Presented by Professor David Newby (University of Edinburgh - Edinburgh, UK), the DUAL-ACS trial compared 3 months vs. 12 months of dual antiplatelet therapy (DAPT) in a real-world, all-comer population of more than 5,000 patients with MI. After 15 months follow-up, the primary endpoint of all-cause mortality occurred in 2.7% of patients in the 3-month DAPT group and 3.4% of patients in the 12-month DAPT group (HR 0.78; 95% CI 0.57 to 1.07; p=0.1232) with no difference in cardiovascular death or non-fatal MI (HR 1.04; 95% CI 0.87 to 1.26; p=0.6149). Fatal and non-fatal major bleeding occurred in 3.2% of patients in the 3-month DAPT group and 4.0% in the 12-month DAPT group (HR 0.78; 95% CI 0.58 to 1.06; p=0.0977). Prof. Newby explained: “This all-comer real-world trial recruited only 30% of the planned participants and was unable to address the primary question definitively. However, there was no evidence that DAPT given for 12 months conferred any additional benefit. Indeed, the trends for lower mortality and bleeding risk with 3 months of DAPT are consistent with prior meta-analyses and suggest that limiting DAPT duration to 3 months may be safer in a real-world contemporary population.”

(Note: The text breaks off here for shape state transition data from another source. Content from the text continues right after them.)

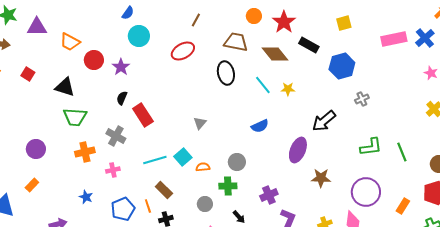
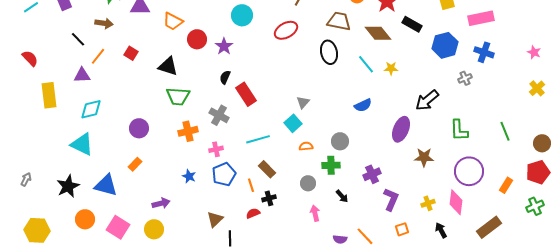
blue cross: (425, 38) -> (484, 52), moved, turned -30
pink rectangle: (394, 39) -> (481, 18), moved
green L-shape: (371, 147) -> (459, 130), moved, turned 95
cyan square: (183, 157) -> (293, 123), moved
blue pentagon: (123, 209) -> (224, 174), moved

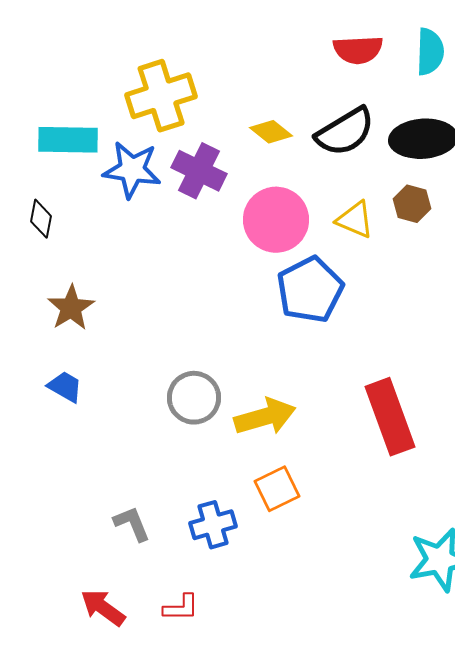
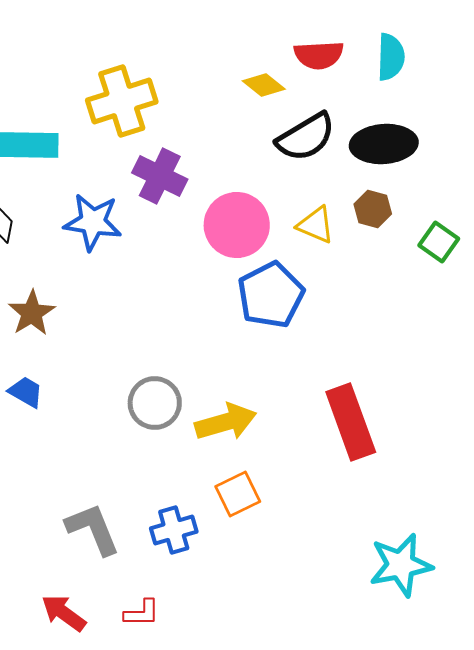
yellow diamond: (271, 132) -> (264, 85), moved
blue star: (132, 170) -> (93, 222), moved
gray L-shape: (132, 524) -> (93, 529), size x1.5

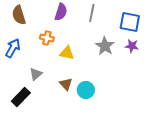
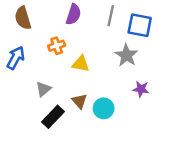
blue square: (130, 22) -> (140, 25), moved
orange cross: (47, 38) -> (57, 46), turned -32
purple star: (132, 46) -> (141, 89), moved
black rectangle: (21, 97) -> (53, 117), moved

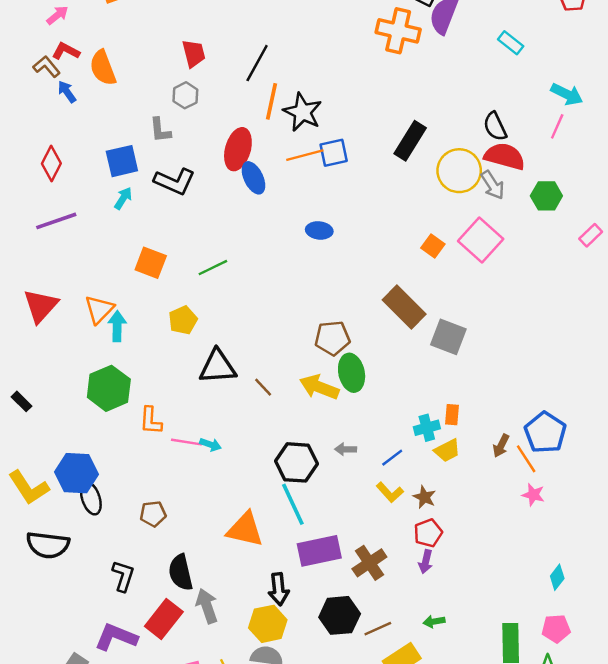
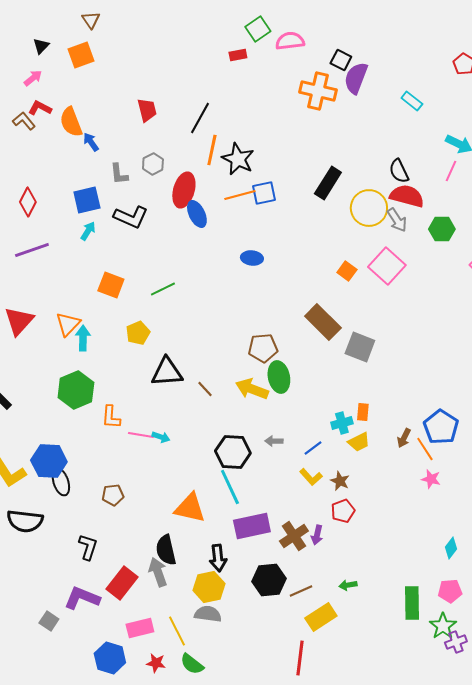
blue arrow: (67, 92) -> (91, 142), moved
gray hexagon: (185, 95) -> (153, 164), moved
purple arrow: (426, 562) -> (317, 535), moved
black semicircle: (181, 572) -> (166, 550), moved

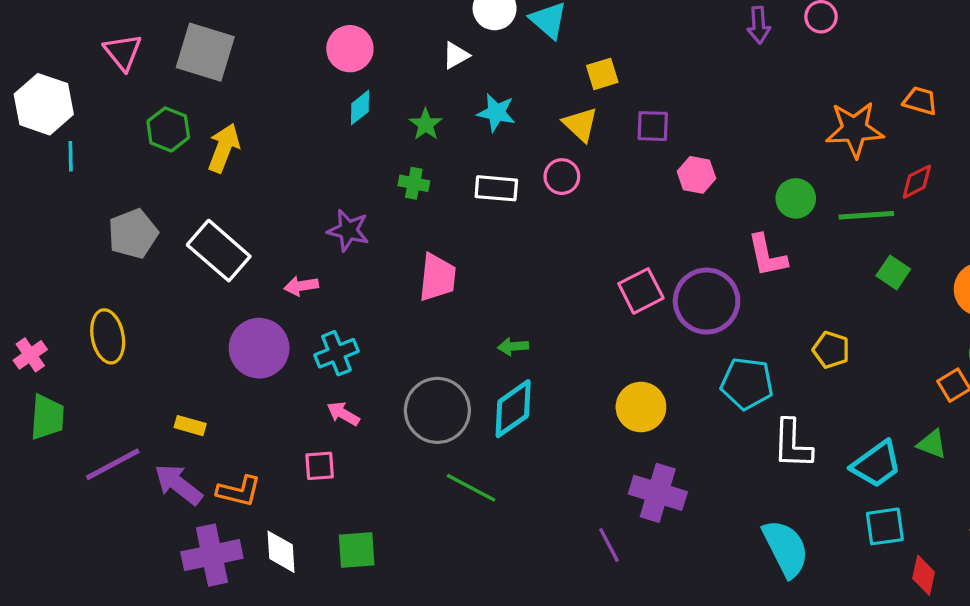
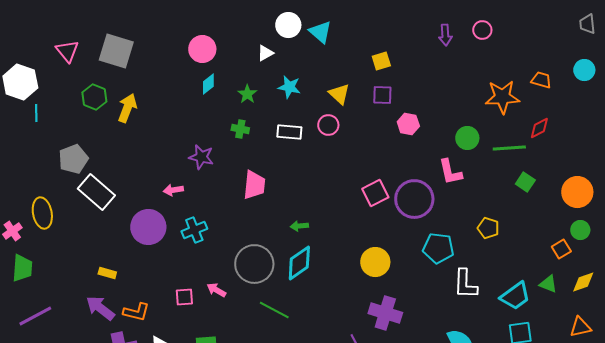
yellow square: (602, 74) -> (381, 61), moved
white rectangle: (219, 251) -> (96, 192), moved
yellow ellipse: (108, 336) -> (42, 213), moved
pink arrow: (343, 414) -> (216, 290), moved
purple line: (113, 464) -> (35, 316), moved

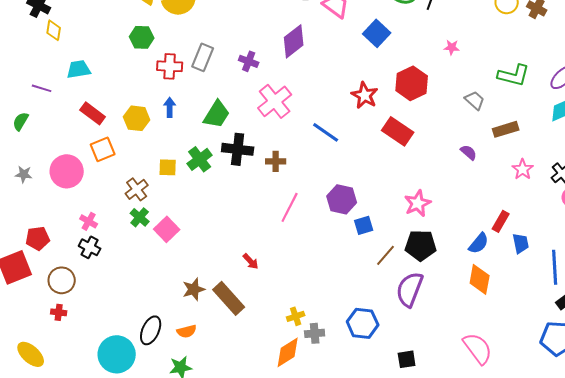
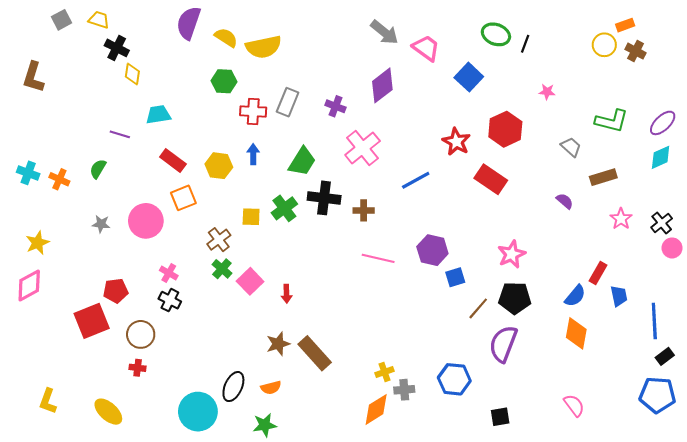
blue line: (326, 132) -> (416, 180), turned -64
pink line: (290, 207) -> (378, 258), turned 76
red arrow: (251, 261) -> (287, 294), moved, turned 42
pink semicircle: (478, 348) -> (574, 405), size x0.7

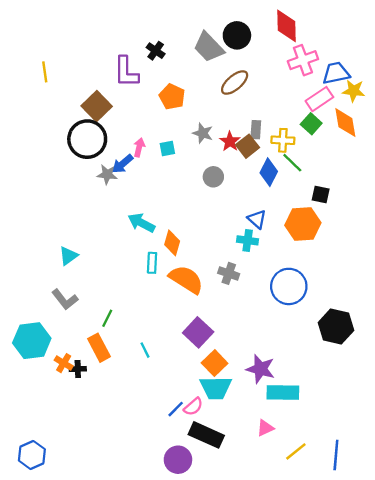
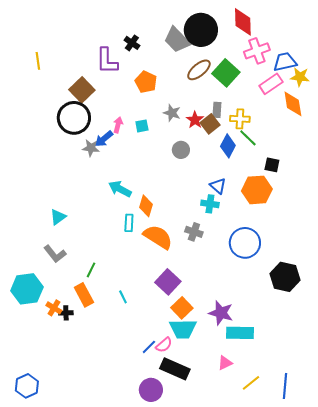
black circle: (237, 35) -> (201, 30), size x1.4
green square: (311, 124) -> (226, 73), moved, size x1.5

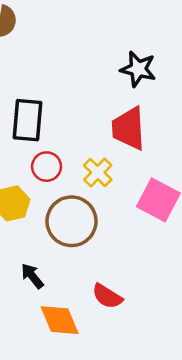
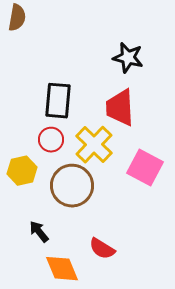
black rectangle: (27, 120) -> (58, 101), moved
yellow cross: (98, 173) -> (94, 145), size x1.5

Finally, the OPTION-STEMI trial, presented by Professor Youngkeun Ahn (Chonnam National University Hospital - Gwangju, South Korea) compared immediate and in-hospital staged complete revascularisation in 994 patients with STEMI and multivessel disease undergoing PCI. At 1 year, the primary endpoint of death, MI and any unplanned revascularisation occurred in 13.1% of patients in the immediate group and 10.8% in the staged group (HR 1.24; 95% CI 0.86 to 1.79Íž p for noninferiority=0.24), with noninferiority not established. Immediate complete revascularisation was associated with more harm in patients with Killip class ≥II (HR 1.79; 95% CI 1.05 to 3.05) than in patients with Killip class I (HR 0.84; 95% CI 0.50 to 1.41; p for interaction=0.04). Concluding, Prof. Ahn said: “Given our findings in patients with signs of heart failure, it seems prudent to limit immediate complete revascularisation to stable STEMI patients with multivessel disease at low clinical risk.”